Obviously, I am still here. I didn’t take those pills then or any time after. I didn’t abandon my body in hopes of releasing the pain and removing myself from the stories that no longer served me. I sat in that room and then a bird flew in the house. There had been another time that I had been on the ledge. I was 22 years old sitting in front of a broken mirror, staring at all the shards and their warped reflections. I had sleeping pills and I took them. I ended up in the hospital with my stomach pumped and feeling more present than I had felt in a long time. It was eye opening, life altering. Before taking a major turn and uprooting my life for a few months, I got a tattoo on both my wrists. Birds with open wings mid-flight. They represented freedom and were meant to remind me that there is always a choice, hope for a different type of journey. Every time I have waded deep into the waters of depression; I have felt like I was in a very tightly confined cage. The cage was made up of the past and my ideas about what the future was sure to be like. The birds were there floating on my wrists and I could look at them every day, they would be my guides and keep me focused on my innate freedom.

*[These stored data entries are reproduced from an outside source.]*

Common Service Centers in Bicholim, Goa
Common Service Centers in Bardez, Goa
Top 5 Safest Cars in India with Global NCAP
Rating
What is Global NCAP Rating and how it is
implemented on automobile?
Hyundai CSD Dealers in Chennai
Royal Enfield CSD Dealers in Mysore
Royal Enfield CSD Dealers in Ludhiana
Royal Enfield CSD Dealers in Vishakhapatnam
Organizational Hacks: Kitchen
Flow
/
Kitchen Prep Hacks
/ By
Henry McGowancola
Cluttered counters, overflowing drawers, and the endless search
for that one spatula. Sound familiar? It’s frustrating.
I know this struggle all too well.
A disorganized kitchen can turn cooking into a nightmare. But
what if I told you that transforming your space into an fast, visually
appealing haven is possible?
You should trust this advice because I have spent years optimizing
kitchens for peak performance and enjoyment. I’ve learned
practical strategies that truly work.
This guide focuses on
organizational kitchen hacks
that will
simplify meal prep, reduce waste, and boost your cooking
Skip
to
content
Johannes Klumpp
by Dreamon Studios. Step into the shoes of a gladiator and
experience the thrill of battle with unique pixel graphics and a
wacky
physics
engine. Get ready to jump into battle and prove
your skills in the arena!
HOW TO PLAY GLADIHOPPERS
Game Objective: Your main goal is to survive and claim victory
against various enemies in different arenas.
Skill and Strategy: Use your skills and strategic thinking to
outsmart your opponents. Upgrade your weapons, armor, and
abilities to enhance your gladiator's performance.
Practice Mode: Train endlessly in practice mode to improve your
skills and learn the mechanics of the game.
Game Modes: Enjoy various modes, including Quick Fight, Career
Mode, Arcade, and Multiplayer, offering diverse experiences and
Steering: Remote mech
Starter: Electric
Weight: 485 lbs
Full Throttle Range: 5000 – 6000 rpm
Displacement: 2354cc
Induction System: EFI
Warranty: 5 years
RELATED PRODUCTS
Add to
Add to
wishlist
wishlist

That day in the room, a bird flew in the house. It was the middle of winter, cold and monochrome outside. My partner opened the door and it flew right in. I could hear him from the bedroom, calling me because there was a bird on the chandelier. It was a distraction that brought me out immediately, I dropped the pills and bolted to the fragile shivering body. I saw myself in that little bird. Clinging desperately to an edge, unsure of what sort of world it had just flown into. It was dropping feathers as it flew, small bundles of fluff and significant flying feathers continued to fall as it bounced around the room. I put my finger out and it landed. I looked at it and it felt like such a revelation, I could help this bird be free again. It wasn’t the end, I just needed to open the door and show it the way. Through tears and a lot of work guiding that flustered bird towards the door, it flew out and landed on the drive way. After orienting itself and staring back at me for what felt like a long time, it flew away.

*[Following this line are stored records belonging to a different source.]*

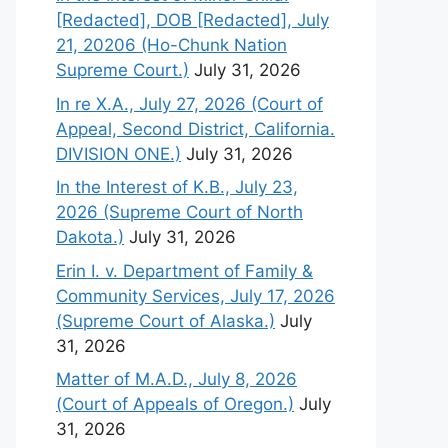
[Redacted], DOB [Redacted], July
21, 20206 (Ho-Chunk Nation
Supreme Court.)
July 31, 2026
In re X.A., July 27, 2026 (Court of
Appeal, Second District, California.
DIVISION ONE.)
July 31, 2026
In the Interest of K.B., July 23,
2026 (Supreme Court of North
Dakota.)
July 31, 2026
Erin I. v. Department of Family &
Community Services, July 17, 2026
(Supreme Court of Alaska.)
July
31, 2026
Matter of M.A.D., July 8, 2026
(Court of Appeals of Oregon.)
July
31, 2026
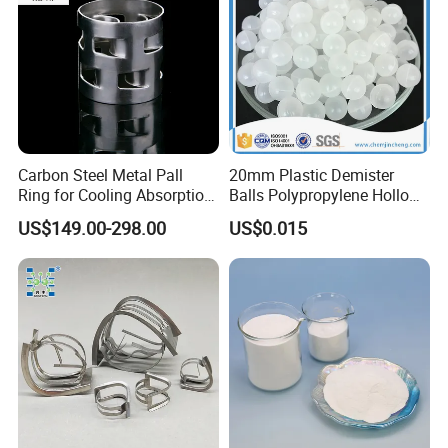
Carbon Steel Metal Pall
20mm Plastic Demister
Ring for Cooling Absorption
Balls Polypropylene Hollow
High Capacity Tower
Spheres
US$149.00-298.00
US$0.015
Packing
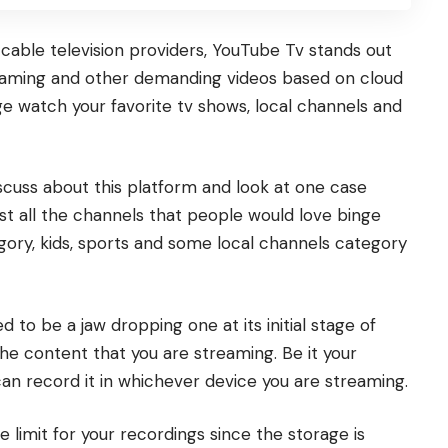
cable television providers,
YouTube Tv
stands out
reaming and other demanding videos based on cloud
e watch your favorite tv shows, local channels and
iscuss about this platform and look at one case
t all the channels that people would love binge
egory, kids, sports and some local channels category
 to be a jaw dropping one at its initial stage of
he content that you are streaming. Be it your
can record it in whichever device you are streaming.
e limit for your recordings since the storage is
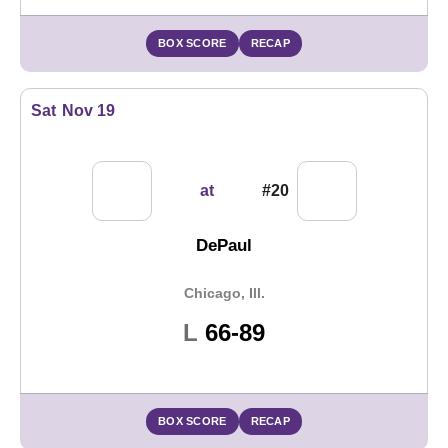
BOX SCORE
RECAP
Sat
Nov 19
at
#20
DePaul
Chicago, Ill.
Loss
L
66-89
BOX SCORE
RECAP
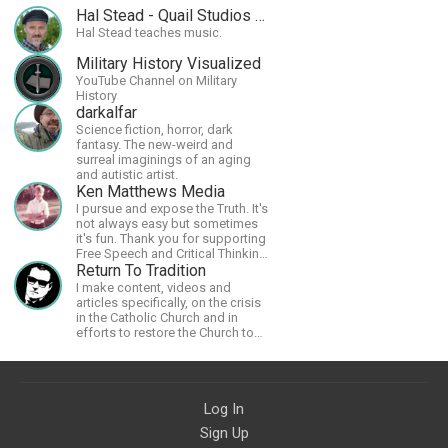
Hal Stead - Quail Studios Guitar
Hal Stead teaches music.
Military History Visualized
YouTube Channel on Military
History
darkalfar
Science fiction, horror, dark
fantasy. The new-weird and
surreal imaginings of an aging
and autistic artist.
Ken Matthews Media
I pursue and expose the Truth. It's
not always easy but sometimes
it's fun. Thank you for supporting
Free Speech and Critical Thinking.
God Bless America.
Return To Tradition
I make content, videos and
articles specifically, on the crisis
in the Catholic Church and in
efforts to restore the Church to
its proper greatness
Log In
Sign Up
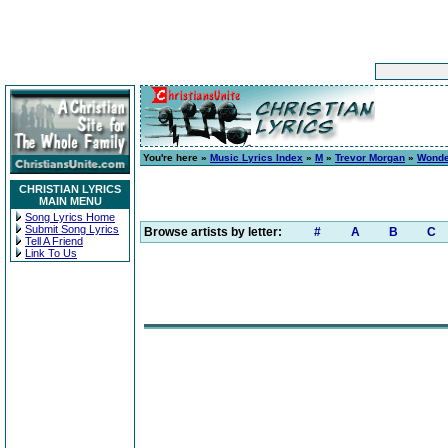
You're here »
Music Lyrics Index
»
M
»
Trevor Morgan
»
Wonde
CHRISTIAN LYRICS
MAIN MENU
Song Lyrics Home
Submit Song Lyrics
Browse artists by letter:
#
A
B
C
Tell A Friend
Link To Us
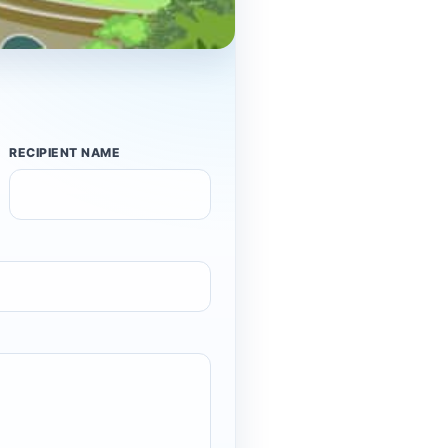
RECIPIENT NAME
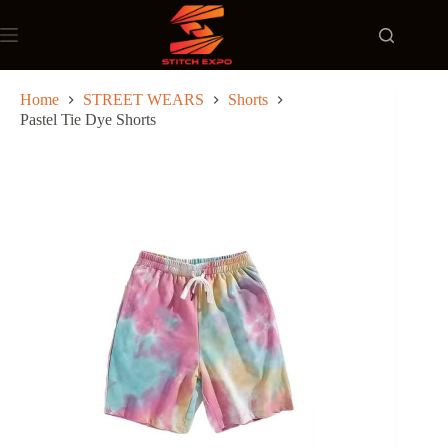
Skip
to
content
Home
STREET WEARS
Shorts
Pastel Tie Dye Shorts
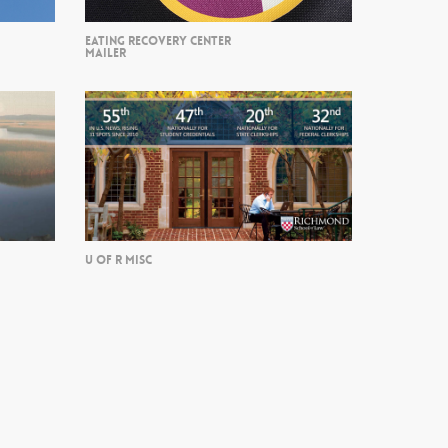
EATING RECOVERY CENTER
MAILER
U OF R MISC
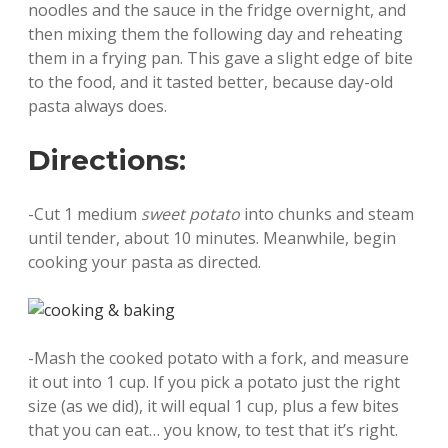
noodles and the sauce in the fridge overnight, and
then mixing them the following day and reheating
them in a frying pan. This gave a slight edge of bite
to the food, and it tasted better, because day-old
pasta always does.
Directions:
-Cut 1 medium
sweet potato
into chunks and steam
until tender, about 10 minutes. Meanwhile, begin
cooking your pasta as directed.
-Mash the cooked potato with a fork, and measure
it out into 1 cup. If you pick a potato just the right
size (as we did), it will equal 1 cup, plus a few bites
that you can eat… you know, to test that it’s right.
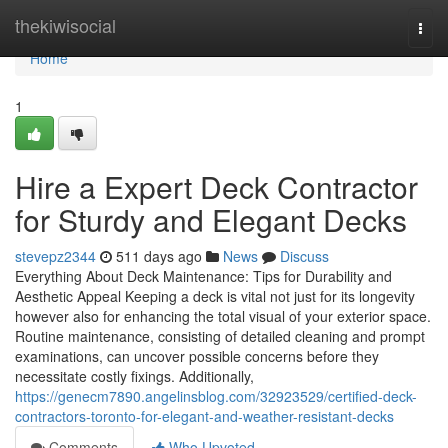
Home
thekiwisocial
Togg
navi
Home
1
Hire a Expert Deck Contractor
for Sturdy and Elegant Decks
stevepz2344
511 days ago
News
Discuss
Everything About Deck Maintenance: Tips for Durability and
Aesthetic Appeal Keeping a deck is vital not just for its longevity
however also for enhancing the total visual of your exterior space.
Routine maintenance, consisting of detailed cleaning and prompt
examinations, can uncover possible concerns before they
necessitate costly fixings. Additionally,
https://genecm7890.angelinsblog.com/32923529/certified-deck-
contractors-toronto-for-elegant-and-weather-resistant-decks
Comments
Who Upvoted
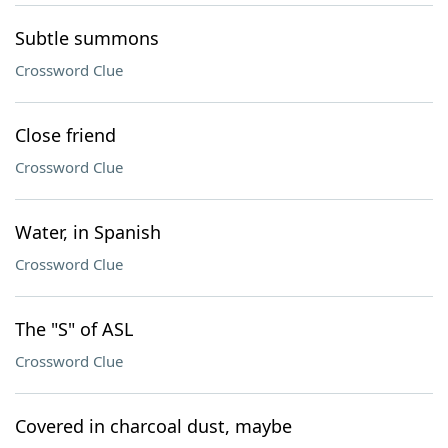
Subtle summons
Crossword Clue
Close friend
Crossword Clue
Water, in Spanish
Crossword Clue
The "S" of ASL
Crossword Clue
Covered in charcoal dust, maybe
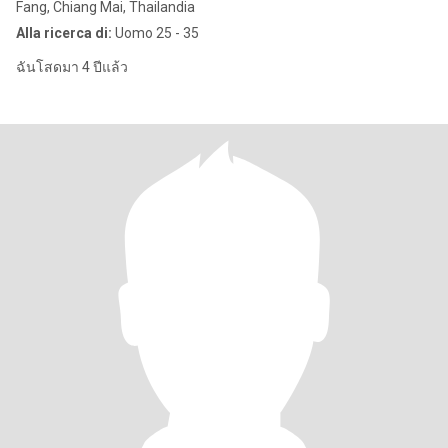
Fang, Chiang Mai, Thailandia
Alla ricerca di:
Uomo 25 - 35
ฉันโสดมา 4 ปีแล้ว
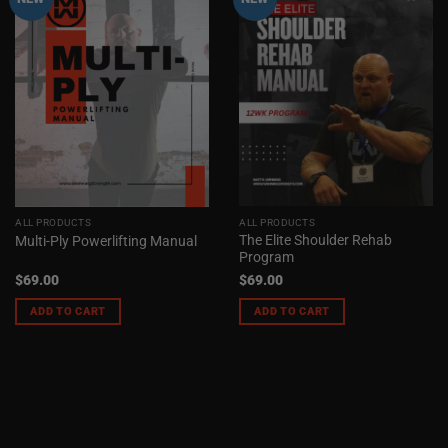
ALL PRODUCTS
ALL PRODUCTS
The Elite Shoulder Rehab
Multi-Ply Powerlifting Manual
Program
$
69.00
$
69.00
ADD TO CART
ADD TO CART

It was quite a journey since that day. I wish I could say that the revelation corrected my trajectory and brought me instant relief but it was just a nudge. I fumbled a lot more, fell again and again but I learned so much about myself on the way. I had a lot of help, guidance and support from amazing people that kept me hopeful every day. I ended up in emergency, I met professionals, I tried alternative medicine, and then I finally went inward as far as I could to the roots and began to recognize what I needed. Mostly, it was just to feel like I belonged. Like everything that happened in the past, the traumas that left me hollowed out were over now. I needed to feel safe. My body had been in a state of fight or flight for almost a decade. My body was trying to protect me, warn me, to make sure that those things that happened wouldn’t happen again so it had been working overtime. I lost a lot of important feathers. Yet I could somehow still fly and it wasn’t the end.

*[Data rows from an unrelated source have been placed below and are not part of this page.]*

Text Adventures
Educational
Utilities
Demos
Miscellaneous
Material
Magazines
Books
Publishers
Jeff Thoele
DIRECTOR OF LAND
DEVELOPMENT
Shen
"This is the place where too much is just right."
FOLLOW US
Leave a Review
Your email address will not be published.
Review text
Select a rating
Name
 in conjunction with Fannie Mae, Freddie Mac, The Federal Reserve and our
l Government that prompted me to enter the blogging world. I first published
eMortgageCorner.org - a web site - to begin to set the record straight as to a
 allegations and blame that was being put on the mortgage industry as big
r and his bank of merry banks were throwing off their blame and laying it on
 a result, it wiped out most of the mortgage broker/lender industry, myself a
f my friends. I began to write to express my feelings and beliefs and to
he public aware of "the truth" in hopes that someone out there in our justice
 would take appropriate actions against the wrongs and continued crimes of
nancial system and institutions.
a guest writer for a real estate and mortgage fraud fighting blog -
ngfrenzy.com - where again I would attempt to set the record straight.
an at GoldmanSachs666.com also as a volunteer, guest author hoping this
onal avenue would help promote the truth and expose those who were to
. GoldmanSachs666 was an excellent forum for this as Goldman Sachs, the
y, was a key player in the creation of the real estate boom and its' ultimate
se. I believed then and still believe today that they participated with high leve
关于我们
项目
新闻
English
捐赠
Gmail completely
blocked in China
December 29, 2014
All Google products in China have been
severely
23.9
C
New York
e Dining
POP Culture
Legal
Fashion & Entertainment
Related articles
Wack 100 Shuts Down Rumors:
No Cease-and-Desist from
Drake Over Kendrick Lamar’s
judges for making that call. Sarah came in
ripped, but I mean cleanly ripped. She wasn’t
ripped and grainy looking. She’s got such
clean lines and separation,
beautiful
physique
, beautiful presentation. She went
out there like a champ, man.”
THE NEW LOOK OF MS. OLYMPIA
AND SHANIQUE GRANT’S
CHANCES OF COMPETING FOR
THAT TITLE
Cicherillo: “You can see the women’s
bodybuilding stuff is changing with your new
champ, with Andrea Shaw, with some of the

The illnesses that came and went, those that I still live with, they are part of my journey. I work hard every day to ask the question, ‘what would someone who loves themselves do?’. Answering that question gives me a new foundation. I have peaks and valleys and sometimes memories come up that feel like the all the air has been sucked from my lungs. Yet, I have come far from that bedroom and that bird that spoke directly to my heart. I am worth it and the pain does ebb and flow. I have love in my life and more ideas for expansion than I know what to do with. I am no longer afraid of finding the roots and working to free them from becoming the blocks that separate me from knowing what I truly am.